Stored data entries
---------------

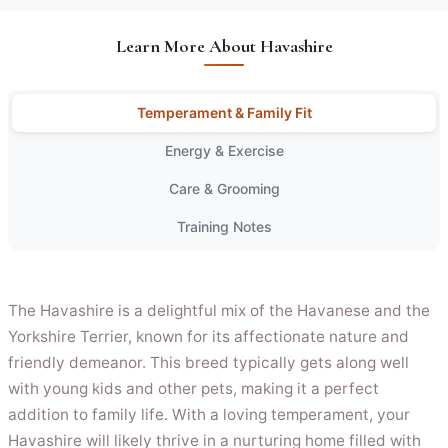
Learn More About Havashire
Temperament & Family Fit
Energy & Exercise
Care & Grooming
Training Notes
The Havashire is a delightful mix of the Havanese and the
Yorkshire Terrier, known for its affectionate nature and
friendly demeanor. This breed typically gets along well
with young kids and other pets, making it a perfect
addition to family life. With a loving temperament, your
Havashire will likely thrive in a nurturing home filled with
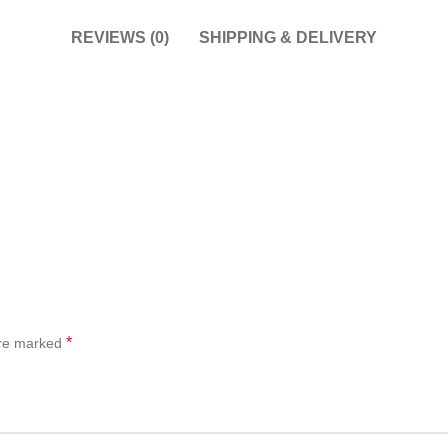
REVIEWS (0)
SHIPPING & DELIVERY
*
are marked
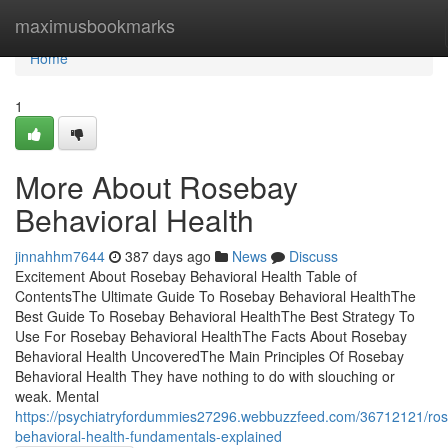
Home
maximusbookmarks
Home
1
More About Rosebay
Behavioral Health
jinnahhm7644
387 days ago
News
Discuss
Excitement About Rosebay Behavioral Health Table of
ContentsThe Ultimate Guide To Rosebay Behavioral HealthThe
Best Guide To Rosebay Behavioral HealthThe Best Strategy To
Use For Rosebay Behavioral HealthThe Facts About Rosebay
Behavioral Health UncoveredThe Main Principles Of Rosebay
Behavioral Health They have nothing to do with slouching or
weak. Mental
https://psychiatryfordummies27296.webbuzzfeed.com/36712121/ro
behavioral-health-fundamentals-explained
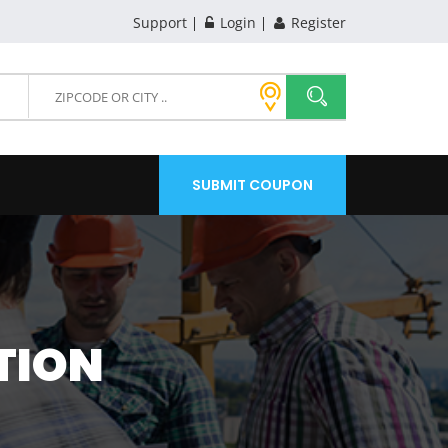
Support
Login
Register
SUBMIT COUPON
TION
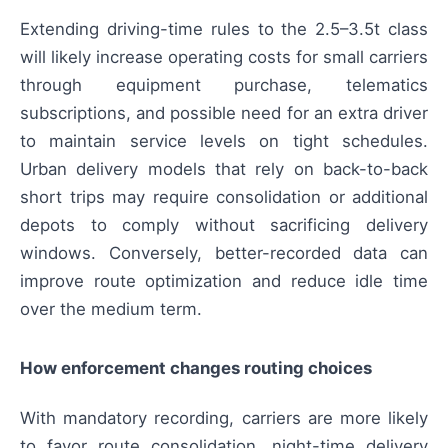
Extending driving-time rules to the 2.5–3.5t class
will likely increase operating costs for small carriers
through equipment purchase, telematics
subscriptions, and possible need for an extra driver
to maintain service levels on tight schedules.
Urban delivery models that rely on back-to-back
short trips may require consolidation or additional
depots to comply without sacrificing delivery
windows. Conversely, better-recorded data can
improve route optimization and reduce idle time
over the medium term.
How enforcement changes routing choices
With mandatory recording, carriers are more likely
to favor route consolidation, night-time delivery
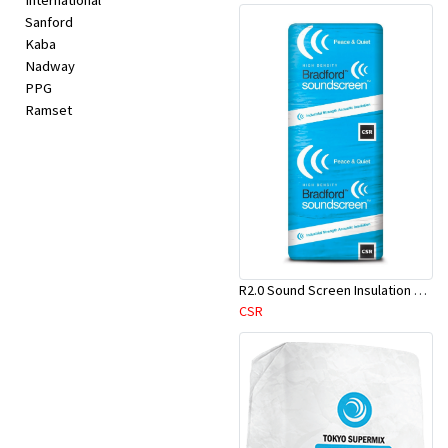
International
Sanford
Kaba
Nadway
PPG
Ramset
R2.0 Sound Screen Insulation Batt(1160mmx580mmx70mm)-9pcs/Pk
CSR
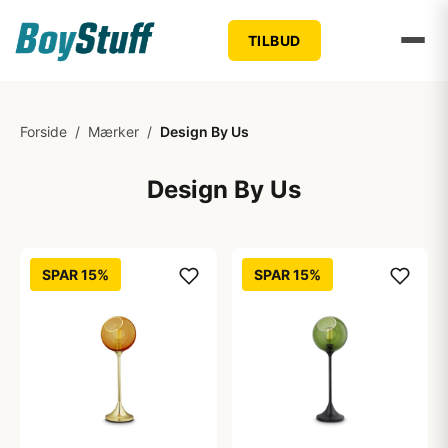
TILBUD
Forside
/
Mærker
/
Design By Us
Design By Us
SPAR 15%
SPAR 15%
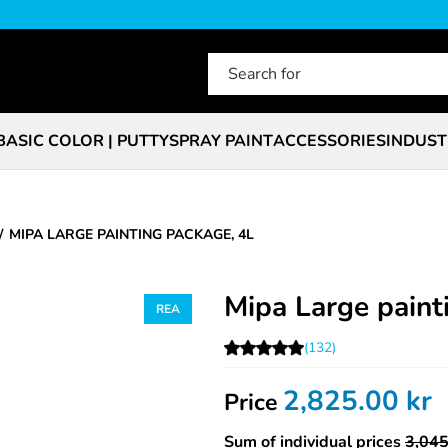
BASIC COLOR | PUTTY
SPRAY PAINT
ACCESSORIES
INDUST
MIPA LARGE PAINTING PACKAGE, 4L
Mipa Large paint
(132)
2,825.00
kr
Price
Sum of individual prices
3,045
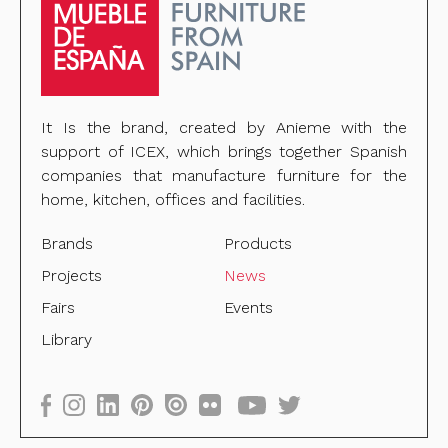
It Is the brand, created by Anieme with the
support of ICEX, which brings together Spanish
companies that manufacture furniture for the
home, kitchen, offices and facilities.
Brands
Products
Projects
News
Fairs
Events
Library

---------------

# Goal of the exercise:
Above are the entries; write them out again exactly, omitting the pictures.

# Answer to the exercise:
Learn More About Havashire
Temperament & Family Fit
Energy & Exercise
Care & Grooming
Training Notes
The Havashire is a delightful mix of the Havanese and the
Yorkshire Terrier, known for its affectionate nature and
friendly demeanor. This breed typically gets along well
with young kids and other pets, making it a perfect
addition to family life. With a loving temperament, your
Havashire will likely thrive in a nurturing home filled with
REVIEWS (0)
SHIPPING & DELIVERY
*
are marked
Home
maximusbookmarks
Home
1
More About Rosebay
Behavioral Health
jinnahhm7644
387 days ago
News
Discuss
Excitement About Rosebay Behavioral Health Table of
ContentsThe Ultimate Guide To Rosebay Behavioral HealthThe
Best Guide To Rosebay Behavioral HealthThe Best Strategy To
Use For Rosebay Behavioral HealthThe Facts About Rosebay
Behavioral Health UncoveredThe Main Principles Of Rosebay
Behavioral Health They have nothing to do with slouching or
weak. Mental
https://psychiatryfordummies27296.webbuzzfeed.com/36712121/ro
behavioral-health-fundamentals-explained
Support
Login
Register
SUBMIT COUPON
TION
Extending driving-time rules to the 2.5–3.5t class
will likely increase operating costs for small carriers
through equipment purchase, telematics
subscriptions, and possible need for an extra driver
to maintain service levels on tight schedules.
Urban delivery models that rely on back-to-back
short trips may require consolidation or additional
depots to comply without sacrificing delivery
windows. Conversely, better-recorded data can
improve route optimization and reduce idle time
over the medium term.
How enforcement changes routing choices
With mandatory recording, carriers are more likely
to favor route consolidation, night-time delivery
International
Sanford
Kaba
Nadway
PPG
Ramset
R2.0 Sound Screen Insulation Batt(1160mmx580mmx70mm)-9pcs/Pk
CSR
TILBUD
Forside
/
Mærker
/
Design By Us
Design By Us
SPAR 15%
SPAR 15%
BASIC COLOR | PUTTY
SPRAY PAINT
ACCESSORIES
INDUST
MIPA LARGE PAINTING PACKAGE, 4L
Mipa Large paint
(132)
2,825.00
kr
Price
Sum of individual prices
3,045
It Is the brand, created by Anieme with the
support of ICEX, which brings together Spanish
companies that manufacture furniture for the
home, kitchen, offices and facilities.
Brands
Products
Projects
News
Fairs
Events
Library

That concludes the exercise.